Promising Outcomes of Original Grant:
The formation of large alpha-synuclein protein inclusions in the brain is the pathological hallmark of Parkinson’s disease but whether those inclusions are the actual culprits remains unknown. We have now reasons to believe that smaller forms of asyn with altered structure, known as oligomers, may be more toxic for cells. In our original project we set out to establish a system in which to visualize these smaller forms, which had not been observed in living cells. We performed a pilot RNAi screen and identified genes which interfere with the formation of those forms of asyn, either promoting or inhibiting their formation.
Objectives for Supplemental Investigation:
The major goal for this supplemental investigation is to complete the RNAi screen with the full library of knock down constructs in order to identify additional genes which influence the formation of asyn oligomers. Using the system we established in the initial funding period, we will now extend the pilot study to cover the whole set of genes available in the library. We expect to identify both genes which promote or prevent the formation of oligomeric species. Once the screen is concluded, we will erform follow up experiments to validate the results and to confirm the effects of the most promising genes. Importantly, we will investigate whether modifiers of asyn oligomerization also affect the formation of large asyn inclusions (similar to Lewy bodies), to understand the origin of cellular toxicity, which remains a central question in PD research.
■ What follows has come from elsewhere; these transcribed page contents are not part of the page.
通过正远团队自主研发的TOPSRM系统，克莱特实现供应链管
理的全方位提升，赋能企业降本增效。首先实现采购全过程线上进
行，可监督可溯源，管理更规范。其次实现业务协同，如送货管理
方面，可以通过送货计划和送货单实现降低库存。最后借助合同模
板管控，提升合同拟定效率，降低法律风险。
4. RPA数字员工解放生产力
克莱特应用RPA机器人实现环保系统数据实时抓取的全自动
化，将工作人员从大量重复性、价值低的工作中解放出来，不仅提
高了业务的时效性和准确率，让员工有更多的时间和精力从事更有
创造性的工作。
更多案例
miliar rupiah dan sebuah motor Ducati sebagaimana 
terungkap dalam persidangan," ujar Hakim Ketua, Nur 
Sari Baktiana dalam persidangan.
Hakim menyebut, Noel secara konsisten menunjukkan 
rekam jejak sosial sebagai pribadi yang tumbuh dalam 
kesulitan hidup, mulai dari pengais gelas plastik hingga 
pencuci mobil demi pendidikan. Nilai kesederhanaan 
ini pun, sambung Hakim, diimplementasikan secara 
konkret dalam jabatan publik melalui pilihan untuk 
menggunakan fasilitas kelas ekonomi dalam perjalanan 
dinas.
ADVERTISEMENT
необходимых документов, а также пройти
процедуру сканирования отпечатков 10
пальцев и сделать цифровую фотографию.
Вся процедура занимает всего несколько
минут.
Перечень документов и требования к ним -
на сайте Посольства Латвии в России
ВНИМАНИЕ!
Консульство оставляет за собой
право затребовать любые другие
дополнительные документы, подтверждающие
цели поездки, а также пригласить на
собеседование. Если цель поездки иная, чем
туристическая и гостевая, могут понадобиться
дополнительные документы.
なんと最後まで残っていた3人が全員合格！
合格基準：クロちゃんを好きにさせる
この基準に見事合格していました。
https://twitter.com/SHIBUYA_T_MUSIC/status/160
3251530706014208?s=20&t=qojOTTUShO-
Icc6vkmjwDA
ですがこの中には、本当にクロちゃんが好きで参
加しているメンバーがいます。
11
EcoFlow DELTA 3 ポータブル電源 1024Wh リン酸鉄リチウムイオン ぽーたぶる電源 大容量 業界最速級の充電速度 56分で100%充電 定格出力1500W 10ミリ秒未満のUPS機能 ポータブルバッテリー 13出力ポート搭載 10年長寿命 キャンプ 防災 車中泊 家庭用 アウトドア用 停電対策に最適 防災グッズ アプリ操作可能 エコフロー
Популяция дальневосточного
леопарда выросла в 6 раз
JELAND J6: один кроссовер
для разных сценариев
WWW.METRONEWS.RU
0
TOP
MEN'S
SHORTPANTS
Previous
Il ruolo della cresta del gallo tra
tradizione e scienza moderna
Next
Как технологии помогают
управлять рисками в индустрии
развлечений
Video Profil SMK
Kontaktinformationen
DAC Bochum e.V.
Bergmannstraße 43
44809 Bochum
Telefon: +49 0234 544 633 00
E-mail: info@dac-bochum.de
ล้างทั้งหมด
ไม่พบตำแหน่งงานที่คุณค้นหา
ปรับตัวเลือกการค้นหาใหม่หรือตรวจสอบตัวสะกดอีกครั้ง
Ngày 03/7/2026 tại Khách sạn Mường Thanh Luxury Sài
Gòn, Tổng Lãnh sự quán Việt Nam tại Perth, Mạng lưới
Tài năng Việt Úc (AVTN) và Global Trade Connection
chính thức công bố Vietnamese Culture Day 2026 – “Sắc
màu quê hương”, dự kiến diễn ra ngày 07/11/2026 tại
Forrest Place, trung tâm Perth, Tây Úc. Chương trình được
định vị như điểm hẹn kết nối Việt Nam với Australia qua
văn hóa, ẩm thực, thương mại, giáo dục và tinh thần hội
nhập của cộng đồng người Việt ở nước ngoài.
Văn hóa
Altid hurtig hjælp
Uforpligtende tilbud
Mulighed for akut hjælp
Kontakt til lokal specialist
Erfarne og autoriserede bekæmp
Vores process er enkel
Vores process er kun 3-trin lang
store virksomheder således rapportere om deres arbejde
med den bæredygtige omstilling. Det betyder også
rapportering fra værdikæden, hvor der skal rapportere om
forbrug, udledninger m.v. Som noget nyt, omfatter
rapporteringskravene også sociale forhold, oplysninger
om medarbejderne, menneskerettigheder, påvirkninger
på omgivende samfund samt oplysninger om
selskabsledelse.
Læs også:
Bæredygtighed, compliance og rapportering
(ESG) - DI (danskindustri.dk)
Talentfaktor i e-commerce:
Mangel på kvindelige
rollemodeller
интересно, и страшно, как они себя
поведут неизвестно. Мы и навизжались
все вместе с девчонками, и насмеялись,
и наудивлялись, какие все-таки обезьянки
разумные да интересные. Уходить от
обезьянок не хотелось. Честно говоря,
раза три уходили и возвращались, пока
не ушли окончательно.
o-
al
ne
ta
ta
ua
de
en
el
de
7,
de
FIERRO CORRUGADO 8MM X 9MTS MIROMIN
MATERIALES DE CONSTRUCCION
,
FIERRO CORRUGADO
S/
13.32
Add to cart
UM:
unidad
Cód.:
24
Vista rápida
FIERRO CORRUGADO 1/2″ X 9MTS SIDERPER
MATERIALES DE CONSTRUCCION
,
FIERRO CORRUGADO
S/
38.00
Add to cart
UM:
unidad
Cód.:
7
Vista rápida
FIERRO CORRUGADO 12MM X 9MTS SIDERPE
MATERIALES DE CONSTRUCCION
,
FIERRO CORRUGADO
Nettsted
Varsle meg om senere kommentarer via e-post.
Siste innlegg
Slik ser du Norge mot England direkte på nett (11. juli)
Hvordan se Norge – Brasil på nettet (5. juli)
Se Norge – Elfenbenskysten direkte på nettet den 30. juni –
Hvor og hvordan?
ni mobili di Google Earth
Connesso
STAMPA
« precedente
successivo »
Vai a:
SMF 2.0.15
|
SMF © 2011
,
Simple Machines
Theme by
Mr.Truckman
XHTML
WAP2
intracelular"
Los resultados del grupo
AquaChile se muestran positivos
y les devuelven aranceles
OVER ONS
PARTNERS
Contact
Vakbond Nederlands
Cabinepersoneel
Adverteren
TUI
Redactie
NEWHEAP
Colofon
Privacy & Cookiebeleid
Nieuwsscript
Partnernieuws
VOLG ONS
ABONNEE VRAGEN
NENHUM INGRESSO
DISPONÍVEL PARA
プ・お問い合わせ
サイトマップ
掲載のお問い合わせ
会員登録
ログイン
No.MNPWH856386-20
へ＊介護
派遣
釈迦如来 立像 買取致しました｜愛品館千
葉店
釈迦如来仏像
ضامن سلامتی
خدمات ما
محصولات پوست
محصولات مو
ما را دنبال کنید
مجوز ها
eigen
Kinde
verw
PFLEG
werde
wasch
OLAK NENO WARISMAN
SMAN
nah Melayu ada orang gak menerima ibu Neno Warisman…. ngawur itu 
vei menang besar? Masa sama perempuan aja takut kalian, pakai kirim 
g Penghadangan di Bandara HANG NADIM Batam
Importance of This Research for the Development of a New PD Therapy:
Previous intervention strategies have used asyn aggregation as a therapeutic target, but the question still remains of whether those are the toxic culprits. This research will enable us to use pre-aggregated forms of asyn as targets, and to identify genes which modify their formation. Once these genes are identified, we will be able to develop small molecules capable of modifying the levels of those genes, in the hope that this strategy may provide the underpinnings for novel PD therapies.

Final Outcome

This second period of funding enabled us to proceed with the RNAi screen and to identify additional modifiers of alpha-synuclein oligomerization. Interestingly, in the different categories of genes identified, we found both genes which promote and reduce the formation of alpha-synuclein oligomers, suggesting it might be possible to interfere with the process in different ways. We also discovered that some of the modifiers altered the intracellular distribution pattern of alpha-synuclein, and we are now exploring these effects in more detail in follow-up studies. Ultimately, we expect to be able to design small molecules that are capable of inducing similar effects, to be tested in vivo in pre-clinical models of PD.